JUGEMENT: prononcé le 11 SEPTEMBRE 2025, par sa mise à disposition au greffe, et signé par Alexia GARNAUD, Vice-Présidente et Karine DURETZ, Greffière, en application de l’article 450 du code de procédure civile.
EXPOSE DU LITIGE
M. [T] [Z], né le 07 septembre 1968, a été embauché par la société [11] en qualité de technicien SAV à compter du 1er novembre 1995.
M. [Z] a mis fin à ses jours le 07 février 2023 à son domicile alors qu’il était en arrêt de travail depuis le 11 janvier 2023.
Le 04 août 2023, son épouse, Mme [D] [Z], a adressé à la [8] (ci-après la [9]), une déclaration d’accident du travail, considérant que le suicide de son époux est en lien direct avec ses conditions de travail.
La [10] a diligenté une enquête administrative et par courrier du 06 novembre 2023, a informé Mme [Z] du refus de prise en charge du décès de son époux au titre de la législation relative aux risques professionnels.
Mme [Z] a contesté ce refus, et par décision du 16 février 2024, la commission de recours amiable a rejeté son recours et confirmé la décision de la caisse.
Par requête reçue au greffe le 15 avril 2024, Mme [Z] a saisi le pôle social du tribunal judiciaire d’Arras d’un recours contre la décision de refus de prise en charge du décès de son époux au titre de la législation sur les risques professionnels.
L’affaire a été appelée à l’audience du 16 janvier 2025 et renvoyée au 16 juin 2025 à la demande des parties.
Mme [Z], comparant en personne, assistée de son conseil, demande au tribunal de :
Juger que l’accident suivi du décès de M. [Z] intervenu le 07 février 2023 s’analyse en un accident de travailOrdonner en conséquence la prise en charge au titre de la législation sur les risques professionnels de l’accident suivi du décès de M. HaloyCondamner la [10] à payer à Mme [Z] la somme de 1 500 euros sur le fondement de l’article 700 du code de procédure civileCondamner la [10] aux dépens.
Elle expose que le suicide de son époux est en lien direct avec ses conditions de travail et notamment un entretien professionnel qui s’est déroulé la veille de son décès. Elle rappelle qu’il était en arrêt de travail depuis le 11 janvier 2023 pour des troubles anxiodépressifs dans un contexte de surmenage professionnel, et qu’il a été contraint pendant cet arrêt d’effectuer certaines tâches professionnelles. Elle ajoute qu’il n’existe aucune difficulté d’ordre personnel qui puisse expliquer le geste suicidaire de M. [Z] et que celui-ci craignait fortement d’être licencié.

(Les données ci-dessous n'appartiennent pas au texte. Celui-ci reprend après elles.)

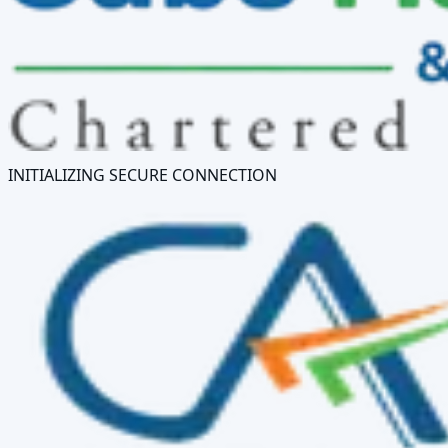
INITIALIZING SECURE CONNECTION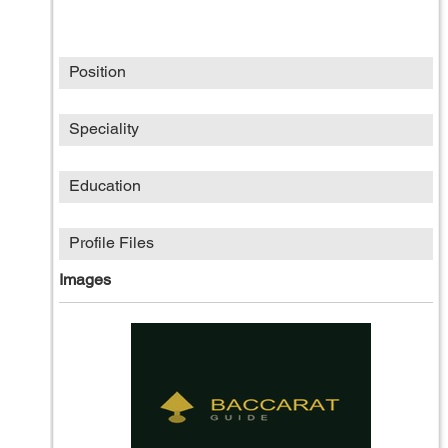
Position
Speciality
Education
Profile Files
Images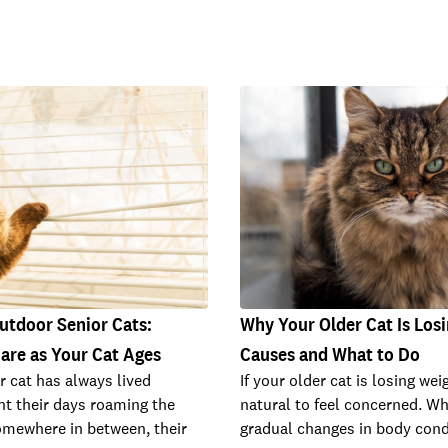
utdoor Senior Cats:
Why Your Older Cat Is Losi
are as Your Cat Ages
Causes and What to Do
 cat has always lived
If your older cat is losing weig
nt their days roaming the
natural to feel concerned. W
omewhere in between, their
gradual changes in body cond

La [10], dument représentée, demande au tribunal de débouter Mme [Z] de l’ensemble de ses demandes.
Elle fait valoir que si un accident qui se produit alors que le salarié ne se trouve plus sous la subordination juridique de l’employeur peut constituer un accident du travail, c’est à la condition d’établir qu’il soit survenu par le fait du travail. Elle rappelle que M. [Z] n’a laissé aucun écrit susceptible de faire le lien entre son geste et le travail, que les différentes enquêtes, administrative, interne à l’entreprise, et de l’inspection du travail, n’ont pas mis en lumière de caractère délétère de l’ambiance de travail ou de l’encadrement. Elle ajoute que rien ne permet non plus de considérer que l’entretien professionnel de reprise qui s’est déroulé la veille est en lien avec le geste fatal de M. [Z].
L’affaire a été mise en délibéré au 11 septembre 2025 par mise à disposition au greffe.
MOTIVATION DE LA DECISION
Aux termes de l’article L.411-1 du code de la sécurité sociale, « est considéré comme accident du travail, quelle qu’en soit la cause, l’accident survenu par le fait ou à l’occasion du travail à toute personne salariée ou travaillant, à quelque titre ou en quelque lieu que ce soit, pour un ou plusieurs employeurs ou chefs d’entreprise. »
Constitue à ce titre un accident de travail un évènement ou une série d’évènements survenus à des dates certaines par le fait ou à l’occasion du travail dont il est résulté une lésion corporelle.
Trois éléments caractérisent donc l’accident de travail :
un événement soudain survenu à une date certaineune lésion corporelle ou psychiqueun fait lié au travail
Les seules affirmations de la victime non corroborées par des éléments objectifs sont insuffisantes pour démontrer la matérialité de l’accident.
En l’espèce, les critères d’évènement soudain survenu à date certaine et de lésion corporelle ou psychique sont incontestables puisqu’il est établi que M. [Z] s’est suicidé à son domicile le 07 février 2023.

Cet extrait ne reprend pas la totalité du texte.